▶ **PROBLEM TO WORK ON**
Could you return each entry below exactly as written, minus any pictures?

Transcribed page contents
□ □ □ □ □

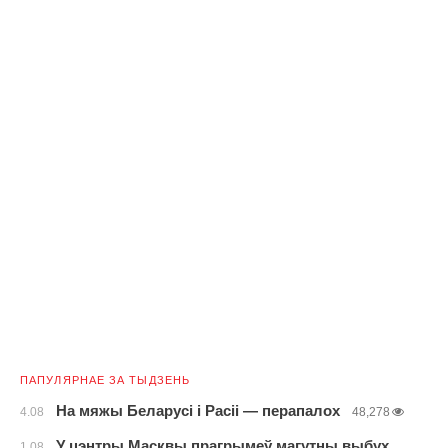
ПАПУЛЯРНАЕ ЗА ТЫДЗЕНЬ
На мяжы Беларусі і Расіі — перапалох
4.08
48,278
У цэнтры Масквы прагрымеў магутны выбух
1.08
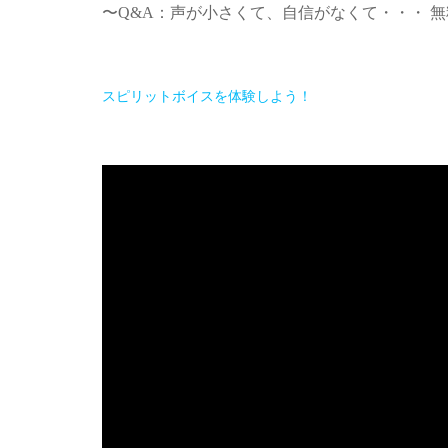
〜Q&A：声が小さくて、自信がなくて・・・ 
スピリットボイスを体験しよう！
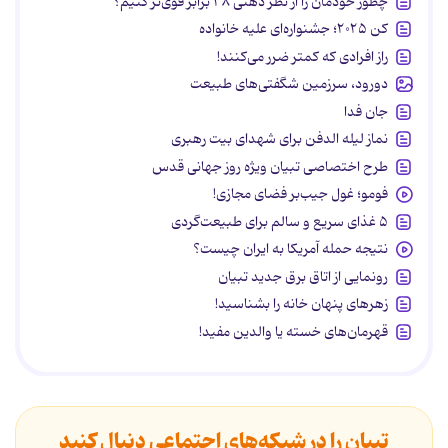
چطور خودمان را از نظر ذهنی ۳۸ برابر قوی‌تر کنیم؟
کن ۲۰۲۵؛ جشنواره‌ای علیه خانواده
راز افرادی که کمتر ضرر می‌کنند!
دورود، سرزمین شگفتی‌های طبیعت
جان فدا
نماز لیله الدفن برای شهدای بیت رهبری
طرح اختصاصی تبیان ویژه روز جهانی قدس
فومو؛ غول جیب‌بر فضای مجازی!
۵ غذای سریع و سالم برای طبیعت‌گردی
نتیجه حمله آمریکا به ایران چیست؟
رونمایی از اتاق برق جدید تبیان
زهرهای پنهان خانه را بشناسید!
قهرمان‌های خسته یا والدین مفید!
تبیان را در شبکه‌های اجتماعی دنبال کنید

□ □ □ □ □

▶ **ANSWER BELOW**
ПАПУЛЯРНАЕ ЗА ТЫДЗЕНЬ
На мяжы Беларусі і Расіі — перапалох
4.08
48,278
У цэнтры Масквы прагрымеў магутны выбух
1.08
〜Q&A：声が小さくて、自信がなくて・・・ 
スピリットボイスを体験しよう！
چطور خودمان را از نظر ذهنی ۳۸ برابر قوی‌تر کنیم؟
کن ۲۰۲۵؛ جشنواره‌ای علیه خانواده
راز افرادی که کمتر ضرر می‌کنند!
دورود، سرزمین شگفتی‌های طبیعت
جان فدا
نماز لیله الدفن برای شهدای بیت رهبری
طرح اختصاصی تبیان ویژه روز جهانی قدس
فومو؛ غول جیب‌بر فضای مجازی!
۵ غذای سریع و سالم برای طبیعت‌گردی
نتیجه حمله آمریکا به ایران چیست؟
رونمایی از اتاق برق جدید تبیان
زهرهای پنهان خانه را بشناسید!
قهرمان‌های خسته یا والدین مفید!
تبیان را در شبکه‌های اجتماعی دنبال کنید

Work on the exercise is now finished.